Stored data: Begin

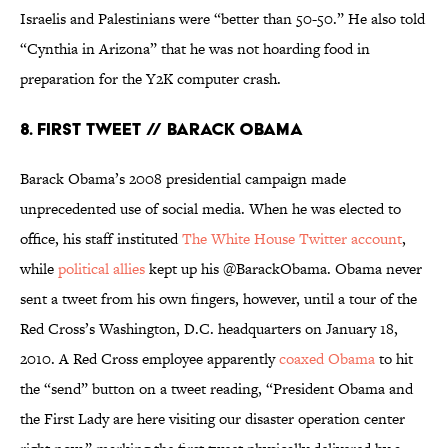
Israelis and Palestinians were “better than 50-50.” He also told
“Cynthia in Arizona” that he was not hoarding food in
preparation for the Y2K computer crash.
8. First Tweet // Barack Obama
Barack Obama’s 2008 presidential campaign made
unprecedented use of social media. When he was elected to
office, his staff instituted
The White House Twitter account
,
while
political allies
kept up his @BarackObama. Obama never
sent a tweet from his own fingers, however, until a tour of the
Red Cross’s Washington, D.C. headquarters on January 18,
2010. A Red Cross employee apparently
coaxed Obama
to hit
the “send” button on a tweet reading, “President Obama and
the First Lady are here visiting our disaster operation center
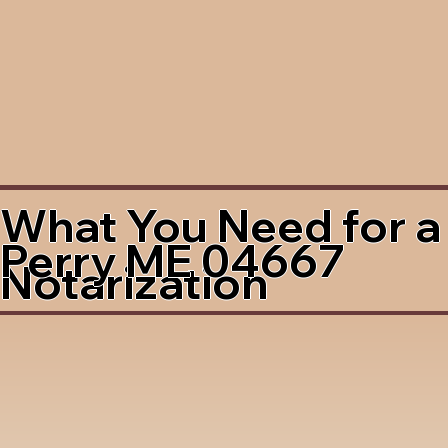
What You Need for a
Perry ME 04667
Notarization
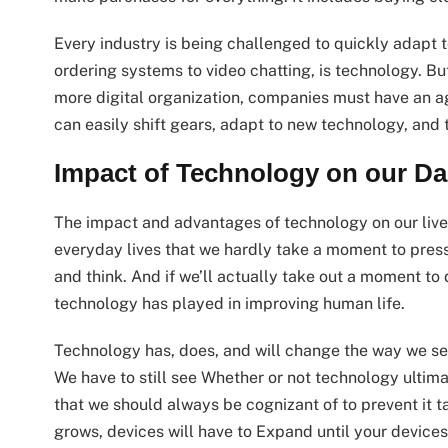
Every industry is being challenged to quickly adapt t
ordering systems to video chatting, is technology. But 
more digital organization, companies must have an a
can easily shift gears, adapt to new technology, and 
Impact of Technology on our Dai
The impact and advantages of technology on our lives
everyday lives that we hardly take a moment to press 
and think. And if we’ll actually take out a moment to d
technology has played in improving human life.
Technology has, does, and will change the way we see 
We have to still see Whether or not technology ultim
that we should always be cognizant of to prevent it t
grows, devices will have to Expand until your devices 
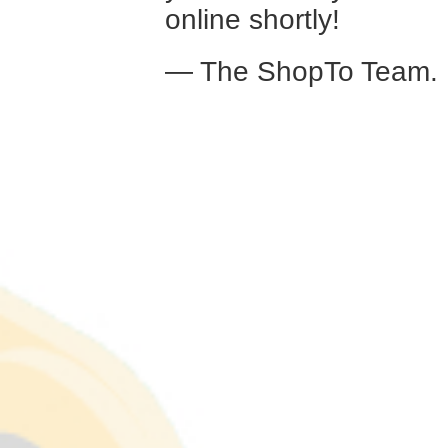
online shortly!
— The ShopTo Team.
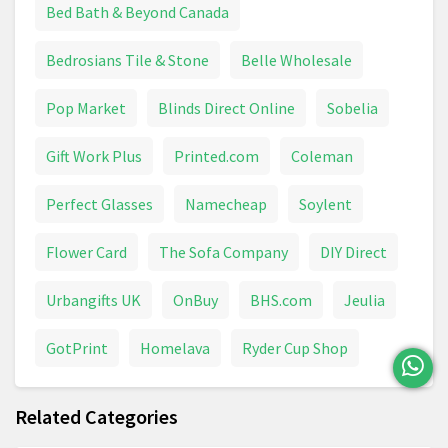
Bed Bath & Beyond Canada
Bedrosians Tile & Stone
Belle Wholesale
Pop Market
Blinds Direct Online
Sobelia
Gift Work Plus
Printed.com
Coleman
Perfect Glasses
Namecheap
Soylent
Flower Card
The Sofa Company
DIY Direct
Urbangifts UK
OnBuy
BHS.com
Jeulia
GotPrint
Homelava
Ryder Cup Shop
Related Categories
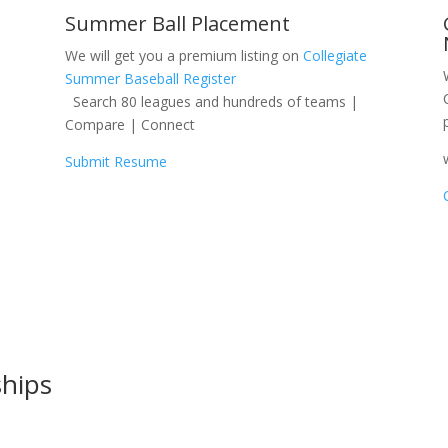
Summer Ball Placement
We will get you a premium listing on
Collegiate
Summer Baseball Register
Search 80 leagues and hundreds of teams |
Compare | Connect
Submit Resume
ships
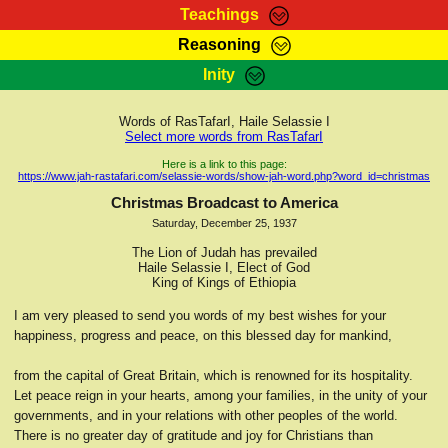
Teachings
Reasoning
RasTafarI Teachings
Inity
HomePage
Marcus Teachings
Sign-In
Words of RasTafarI, Haile Selassie I
RasTafarI Forum
Select more words from RasTafarI
Bible Search
Jah Children Shop
Here is a link to this page:
https://www.jah-rastafari.com/selassie-words/show-jah-word.php?word_id=christmas
Itations
Kebra Negast
Christmas Broadcast to America
Support Elders
Saturday, December 25, 1937
Contact
The Lion of Judah has prevailed
Haile Selassie I, Elect of God
King of Kings of Ethiopia
I am very pleased to send you words of my best wishes for your
happiness, progress and peace, on this blessed day for mankind,
from the capital of Great Britain, which is renowned for its hospitality.
Let peace reign in your hearts, among your families, in the unity of your
governments, and in your relations with other peoples of the world.
There is no greater day of gratitude and joy for Christians than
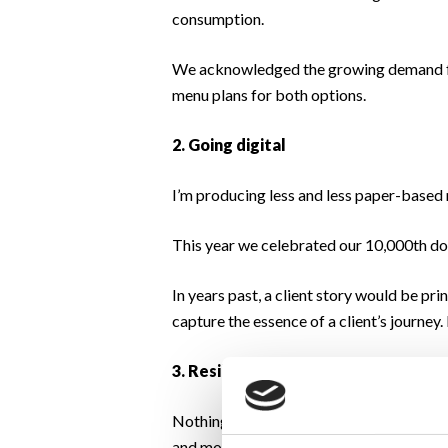
consumption.
We acknowledged the growing demand for
menu plans for both options.
2. Going digital
I’m producing less and less paper-based 
This year we celebrated our 10,000th dow
In years past, a client story would be p
capture the essence of a client’s journey
3. Resilience
Nothing could have prepared us for 2020 
and most of our clients didn’t miss a beat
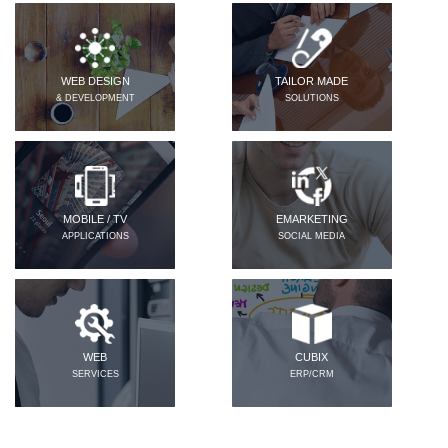
WEB DESIGN
TAILOR MADE
& DEVELOPMENT
SOLUTIONS
MOBILE / TV
EMARKETING
APPLICATIONS
SOCIAL MEDIA
WEB
CUBIX
SERVICES
ERP/CRM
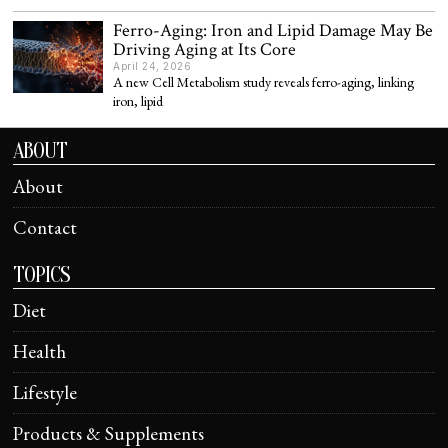
Ferro-Aging: Iron and Lipid Damage May Be
Driving Aging at Its Core
April 24, 2026
A new Cell Metabolism study reveals ferro-aging, linking
iron, lipid
ABOUT
About
Contact
TOPICS
Diet
Health
Lifestyle
Products & Supplements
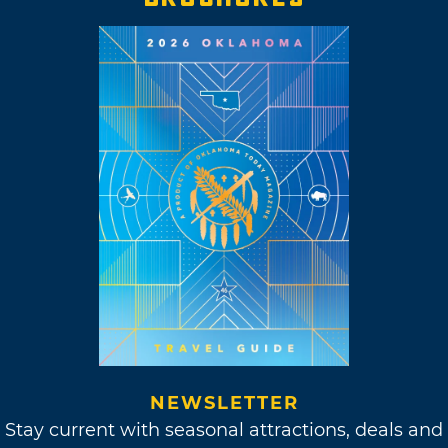
NEWSLETTER
Stay current with seasonal attractions, deals and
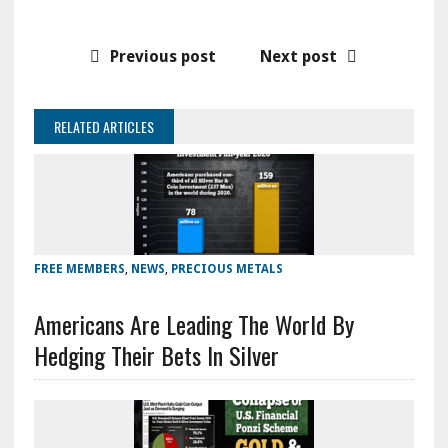
Previous post
Next post
RELATED ARTICLES
FREE MEMBERS
,
NEWS
,
PRECIOUS METALS
Americans Are Leading The World By
Hedging Their Bets In Silver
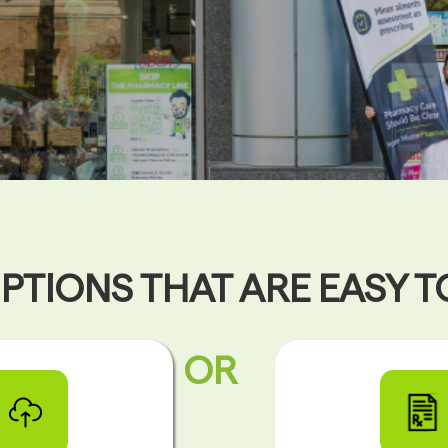
PTIONS THAT ARE EASY 
OR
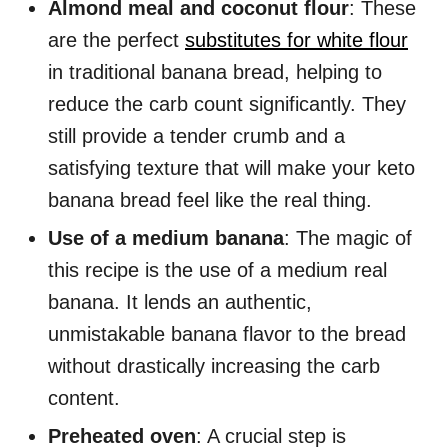
Almond meal and coconut flour
: These
are the perfect
substitutes for white flour
in traditional banana bread, helping to
reduce the carb count significantly. They
still provide a tender crumb and a
satisfying texture that will make your keto
banana bread feel like the real thing.
Use of a medium banana
: The magic of
this recipe is the use of a medium real
banana. It lends an authentic,
unmistakable banana flavor to the bread
without drastically increasing the carb
content.
Preheated oven
: A crucial step is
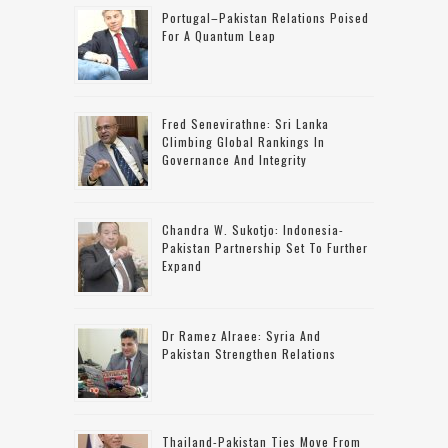
Portugal–Pakistan Relations Poised
For A Quantum Leap
Fred Senevirathne: Sri Lanka
Climbing Global Rankings In
Governance And Integrity
Chandra W. Sukotjo: Indonesia-
Pakistan Partnership Set To Further
Expand
Dr Ramez Alraee: Syria And
Pakistan Strengthen Relations
Thailand-Pakistan Ties Move From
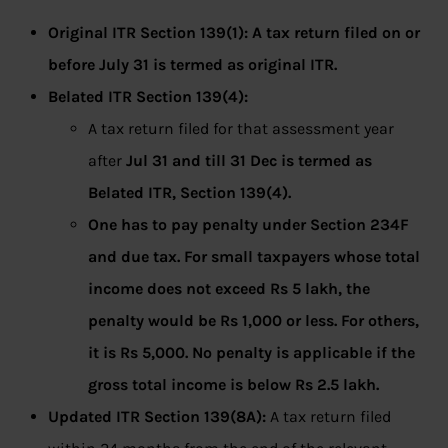
Original ITR Section 139(1): A tax return filed on or
before July 31 is termed as original ITR.
Belated ITR Section 139(4):
A tax return filed for that assessment year
after
Jul 31 and till 31 Dec is termed as
Belated ITR, Section 139(4).
One has to pay penalty under Section 234F
and due tax. For small taxpayers whose total
income does not exceed Rs 5 lakh, the
penalty would be Rs 1,000 or less. For others,
it is Rs 5,000. No penalty is applicable if the
gross total income is below Rs 2.5 lakh.
Updated ITR Section 139(8A):
A tax return filed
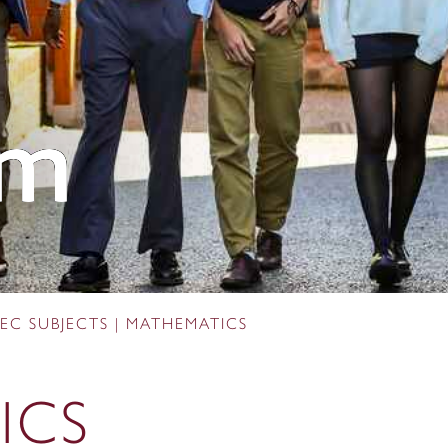
rm
EC SUBJECTS
|
MATHEMATICS
ICS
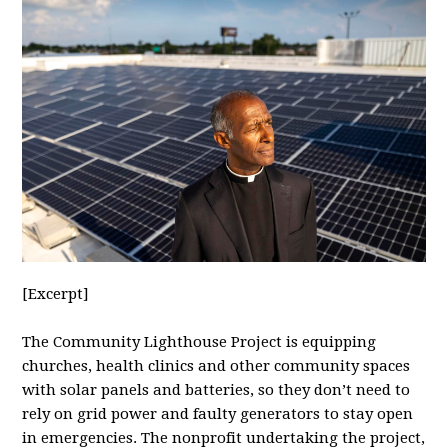
[Excerpt]
The Community Lighthouse Project is equipping
churches, health clinics and other community spaces
with solar panels and batteries, so they don’t need to
rely on grid power and faulty generators to stay open
in emergencies. The nonprofit undertaking the project,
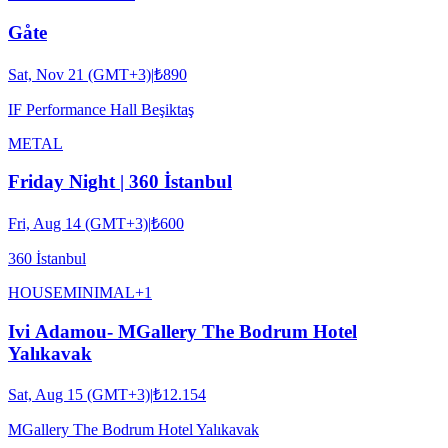
Gåte
Sat, Nov 21 (GMT+3)
|
₺890
IF Performance Hall Beşiktaş
METAL
Friday Night | 360 İstanbul
Fri, Aug 14 (GMT+3)
|
₺600
360 İstanbul
HOUSE
MINIMAL
+
1
Ivi Adamou- MGallery The Bodrum Hotel
Yalıkavak
Sat, Aug 15 (GMT+3)
|
₺12.154
MGallery The Bodrum Hotel Yalıkavak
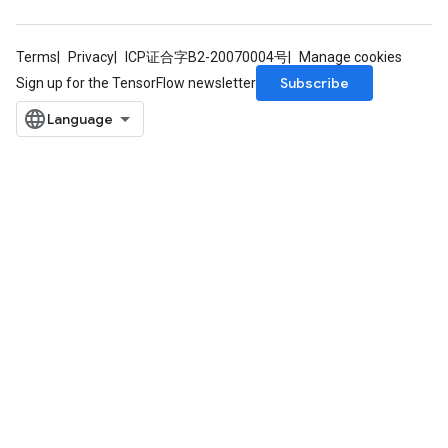
Terms
Privacy
ICP证合字B2-20070004号
Manage cookies
Subscribe
Sign up for the TensorFlow newsletter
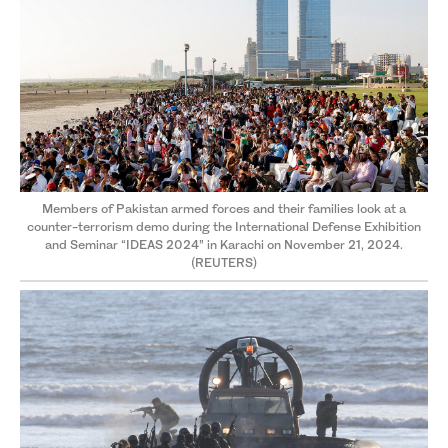
Members of Pakistan armed forces and their families look at a
counter-terrorism demo during the International Defense Exhibition
and Seminar “IDEAS 2024” in Karachi on November 21, 2024.
(REUTERS)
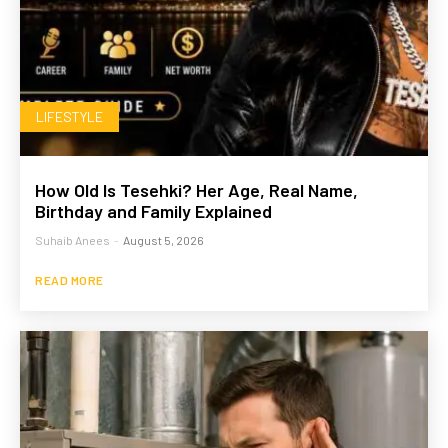
LIFESTYLE
How Old Is Tesehki? Her Age, Real Name,
Birthday and Family Explained
Suhaib Anees
-
August 5, 2026
READ MORE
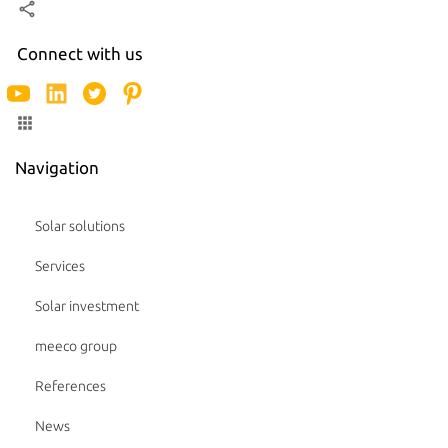
Connect with us
Navigation
Solar solutions
Services
Solar investment
meeco group
References
News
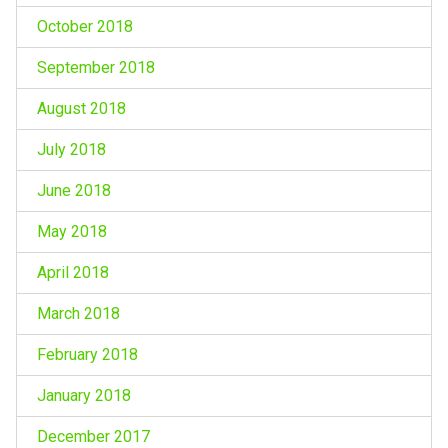
October 2018
September 2018
August 2018
July 2018
June 2018
May 2018
April 2018
March 2018
February 2018
January 2018
December 2017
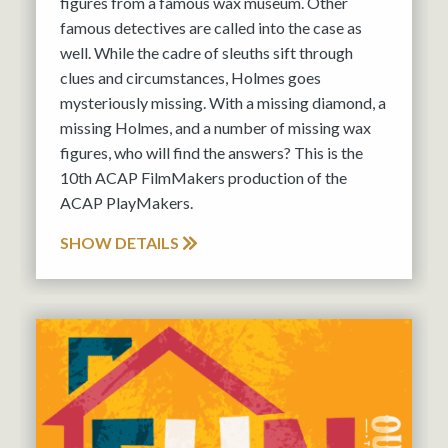
figures from a famous wax museum. Other
famous detectives are called into the case as
well. While the cadre of sleuths sift through
clues and circumstances, Holmes goes
mysteriously missing. With a missing diamond, a
missing Holmes, and a number of missing wax
figures, who will find the answers? This is the
10th ACAP FilmMakers production of the
ACAP PlayMakers.
SHOW DETAILS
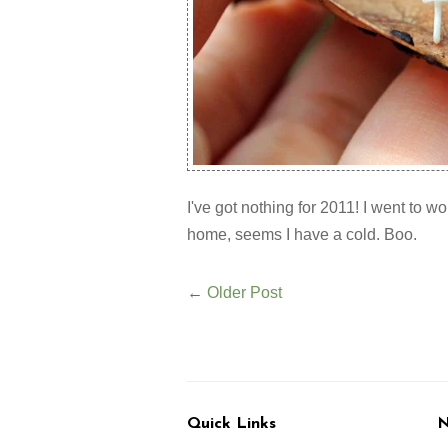
I've got nothing for 2011! I went to w
home, seems I have a cold. Boo.
←
Older Post
Quick Links
N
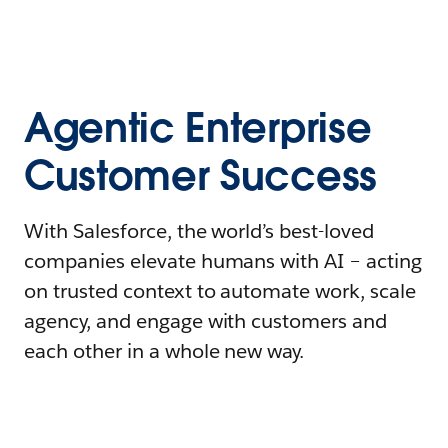
Agentic Enterprise
Customer Success
With Salesforce, the world’s best-loved
companies elevate humans with AI – acting
on trusted context to automate work, scale
agency, and engage with customers and
each other in a whole new way.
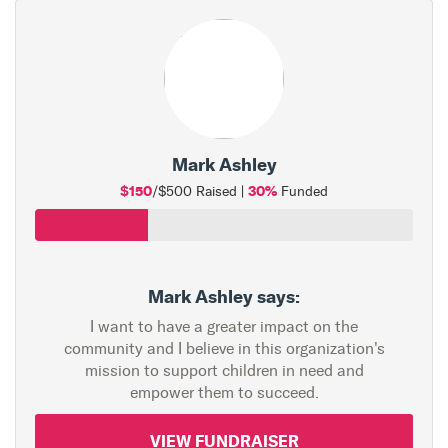
Mark Ashley
$150
30%
/$500 Raised |
Funded
Mark Ashley says:
I want to have a greater impact on the
community and I believe in this organization's
mission to support children in need and
empower them to succeed.
VIEW FUNDRAISER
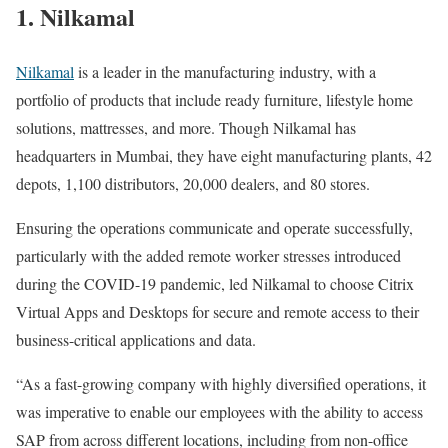
1. Nilkamal
Nilkamal
is a leader in the manufacturing industry, with a
portfolio of products that include ready furniture, lifestyle home
solutions, mattresses, and more. Though Nilkamal has
headquarters in Mumbai, they have eight manufacturing plants, 42
depots, 1,100 distributors, 20,000 dealers, and 80 stores.
Ensuring the operations communicate and operate successfully,
particularly with the added remote worker stresses introduced
during the COVID-19 pandemic, led Nilkamal to choose Citrix
Virtual Apps and Desktops for secure and remote access to their
business-critical applications and data.
“As a fast-growing company with highly diversified operations, it
was imperative to enable our employees with the ability to access
SAP from across different locations, including from non-office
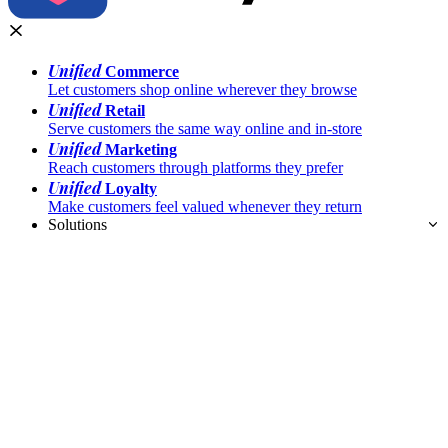
Unified
Commerce
Let customers shop online wherever they browse
Unified
Retail
Serve customers the same way online and in-store
Unified
Marketing
Reach customers through platforms they prefer
Unified
Loyalty
Make customers feel valued whenever they return
Solutions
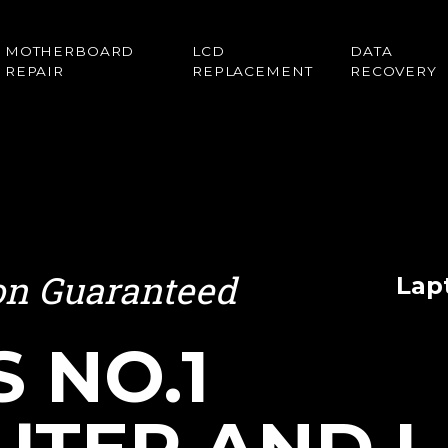
MOTHERBOARD
LCD
DATA
REPAIR
REPLACEMENT
RECOVERY
ion Guaranteed
Lap
S NO.1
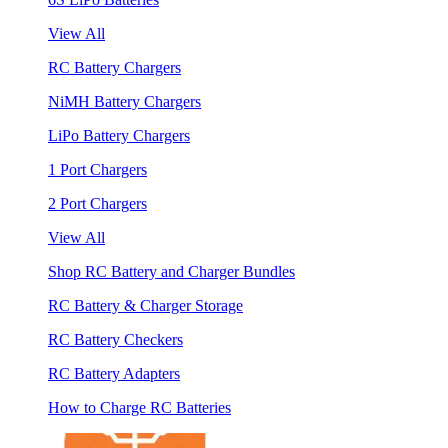
View All
RC Battery Chargers
NiMH Battery Chargers
LiPo Battery Chargers
1 Port Chargers
2 Port Chargers
View All
Shop RC Battery and Charger Bundles
RC Battery & Charger Storage
RC Battery Checkers
RC Battery Adapters
How to Charge RC Batteries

Stored data: End

Aim of the task: Taking the entries above, print exactly the lines starting at the line with "Ensuring the operations" and ending at the line with "Virtual Apps and", both included.

Response box:
Ensuring the operations communicate and operate successfully,
particularly with the added remote worker stresses introduced
during the COVID-19 pandemic, led Nilkamal to choose Citrix
Virtual Apps and Desktops for secure and remote access to their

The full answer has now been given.